Es wird davon ausgegangen dass an 
ADR(My_CONCAT) + 6
der Wert Null steht.

Dazu müsste man aber wissen wie der Speicher bei Funktionsrückgabewerten verwaltet wird, bzw. ob dieser immer komplett mit Null initialisiert wird. Über solche Dinge lässt sich die Dokumentation aber nicht aus.

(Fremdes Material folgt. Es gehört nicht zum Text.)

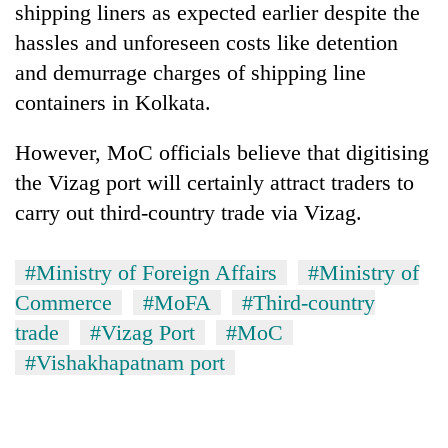
shipping liners as expected earlier despite the
hassles and unforeseen costs like detention
and demurrage charges of shipping line
containers in Kolkata.
However, MoC officials believe that digitising
the Vizag port will certainly attract traders to
carry out third-country trade via Vizag.
#Ministry of Foreign Affairs
#Ministry of
Commerce
#MoFA
#Third-country
trade
#Vizag Port
#MoC
#Vishakhapatnam port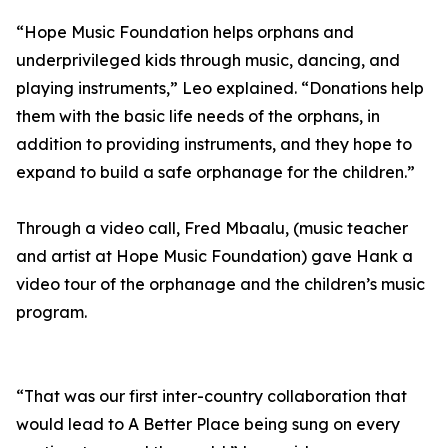
“Hope Music Foundation helps orphans and
underprivileged kids through music, dancing, and
playing instruments,” Leo explained. “Donations help
them with the basic life needs of the orphans, in
addition to providing instruments, and they hope to
expand to build a safe orphanage for the children.”
Through a video call, Fred Mbaalu, (music teacher
and artist at Hope Music Foundation) gave Hank a
video tour of the orphanage and the children’s music
program.
“That was our first inter-country collaboration that
would lead to A Better Place being sung on every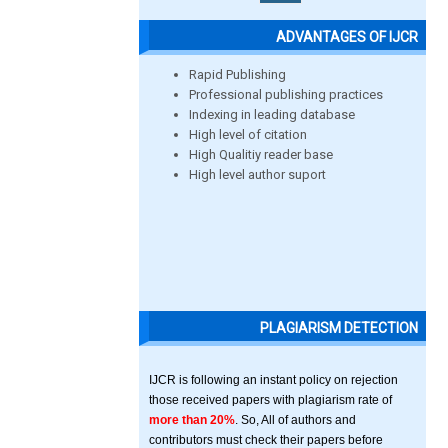
ADVANTAGES OF IJCR
Rapid Publishing
Professional publishing practices
Indexing in leading database
High level of citation
High Qualitiy reader base
High level author suport
PLAGIARISM DETECTION
IJCR is following an instant policy on rejection
those received papers with plagiarism rate of
more than 20%
. So, All of authors and
contributors must check their papers before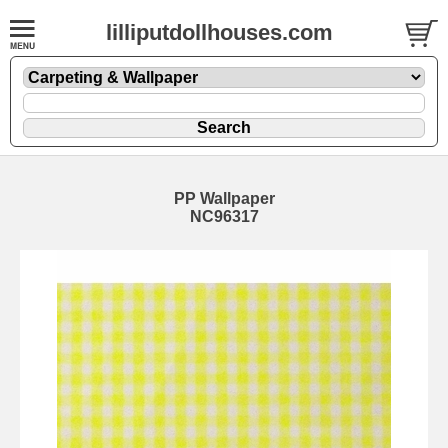
lilliputdollhouses.com
PP Wallpaper
NC96317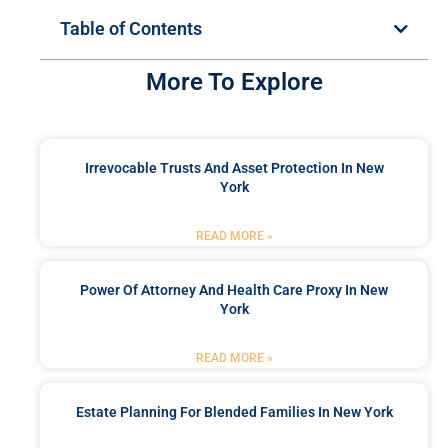
Table of Contents
More To Explore
Irrevocable Trusts And Asset Protection In New
York
READ MORE »
Power Of Attorney And Health Care Proxy In New
York
READ MORE »
Estate Planning For Blended Families In New York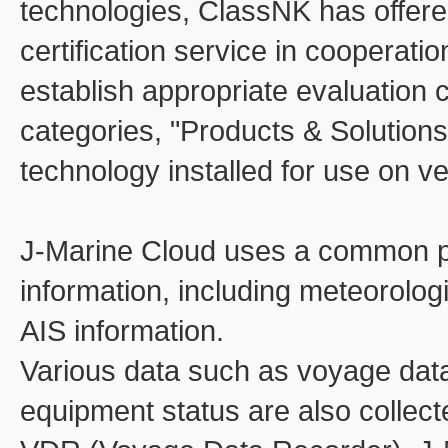
technologies, ClassNK has offere
certification service in cooperatio
establish appropriate evaluation c
categories, "Products & Solution
technology installed for use on v
J-Marine Cloud uses a common pla
information, including meteorolo
AIS information.
Various data such as voyage data
equipment status are also collec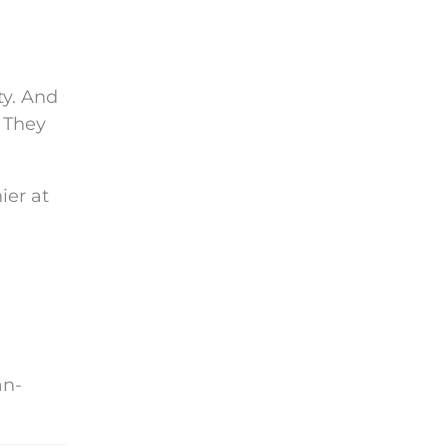
ty. And
. They
ier at
an-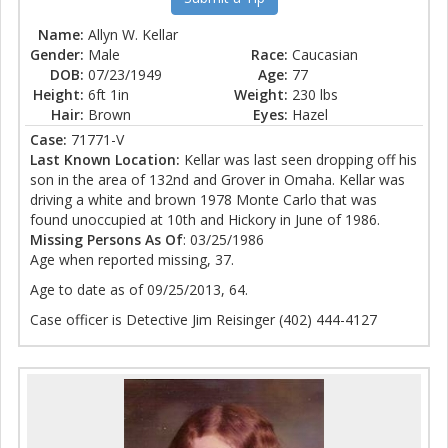
Name:
Allyn W. Kellar
Gender:
Male
Race:
Caucasian
DOB:
07/23/1949
Age:
77
Height:
6ft 1in
Weight:
230 lbs
Hair:
Brown
Eyes:
Hazel
Case:
71771-V
Last Known Location:
Kellar was last seen dropping off his
son in the area of 132nd and Grover in Omaha. Kellar was
driving a white and brown 1978 Monte Carlo that was
found unoccupied at 10th and Hickory in June of 1986.
Missing Persons As Of
: 03/25/1986
Age when reported missing, 37.
Age to date as of 09/25/2013, 64.
Case officer is Detective Jim Reisinger (402) 444-4127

Aber dass mit der Nullterminierung ist schonmal gut zu wissen. Ich fülle nämlich momentan einen String über eine Netzwerkfunktion. D.h. ich brauche einfach nach der Anzahl der empfangenen Zeichen in den String eine binäre Null zu schreiben und kann dann die Stringfunktionen darauf loslassen.


----------



## Werner29 (18 Dezember 2012)

Normalerweise sollte einen der Speicher nicht interessieren, daher wird das in der Dokumentation nicht erklärt.
Aber: der Speicher wird nicht komplett genullt, die Daten bekommen aber ihre Default-Initialisierung, d.h. in diesem Fall
wird der String in der Rückgabe mit dem Leerstring initialisiert.
Das heisst ausserdem, dass der Code für den Fall, dass nicht beide Strings in den Zielstring kopiert werden, falsch ist.
Es sollte auf alle Fälle noch am Ende eine 0 geschrieben werden. Das ganze funktioniert nur deswegen, weil beim kopieren
des Ergebnisstrings der Funktion an ein Ziel noch eine 0 explizit an das Ende des Strings geschrieben wird.
Also es funktioniert schon so, aber schön ist es nicht, ich habe das an der Originalstelle geändert.


----------